Ecuador, un país que
se construye con
jóvenes rebeldes.

El segundo piso de una casa sin terminar se va llenando de gente. Ocho ventanas iluminan
el monoambiente, el piso es de madera y el cemento de las paredes está cubierto de
blanco, sin mucho esmero. Esta casa y otras seis rodean la pequeña plaza central de
Morasloma, una comunidad ubicada en la Sierra Sur del Ecuador. Morasloma tiene
pampas enormes y verdes, bosques de eucalipto, el viento sopla fuerte, el agua es
abundante y está amenazada por la minería metálica.

Son las 10 de la mañana de un sábado de septiembre y el segundo piso de la casa sin
terminar se ha llenado de gente. La mayoría son comuneras y comuneros, y otras han
viajado 12 horas desde la Amazonía y desde la Costa para participar de una jornada de
aprendizaje de la Escuela Nacional antiminera José Tendetza. Esta escuela es particular,
cada mes visita comunidades alejadas, rurales y amenazadas por compañías mineras, para
aprender más sobre la minería y cómo defenderse de ella.
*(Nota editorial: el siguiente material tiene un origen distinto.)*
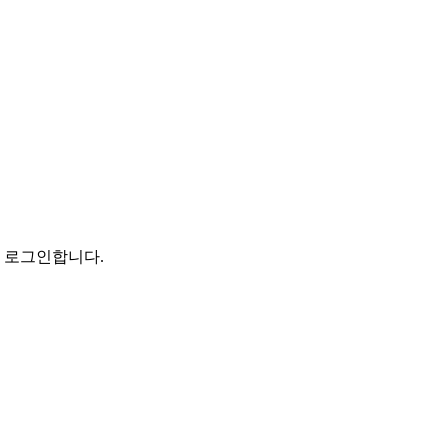
로 로그인합니다.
La escuela lleva el nombre del
activista shuar y líder antiminero ecuatoriano José Tendetza, asesinado en 2014. Tendetza
se opuso al megaproyecto minero Mirador, ubicado en el cantón El Pangui de la provincia
de Zamora Chinchipe, impulsado durante el gobierno de Rafael Correa.

Durante dos días las más de 30 personas que han asistido a la Escuela se preguntarán:
¿por qué existe la minería? ¿Cómo llegó al Ecuador? ¿Qué ha provocado? ¿Por qué el
Estado no la detiene? ¿Y cómo los y las comuneras pueden expulsarla? Y durante dos
días responderán en colectivo y construirán estrategias para que las pampas verdes de
Morasloma, no se conviertan en tierra árida e inhóspita.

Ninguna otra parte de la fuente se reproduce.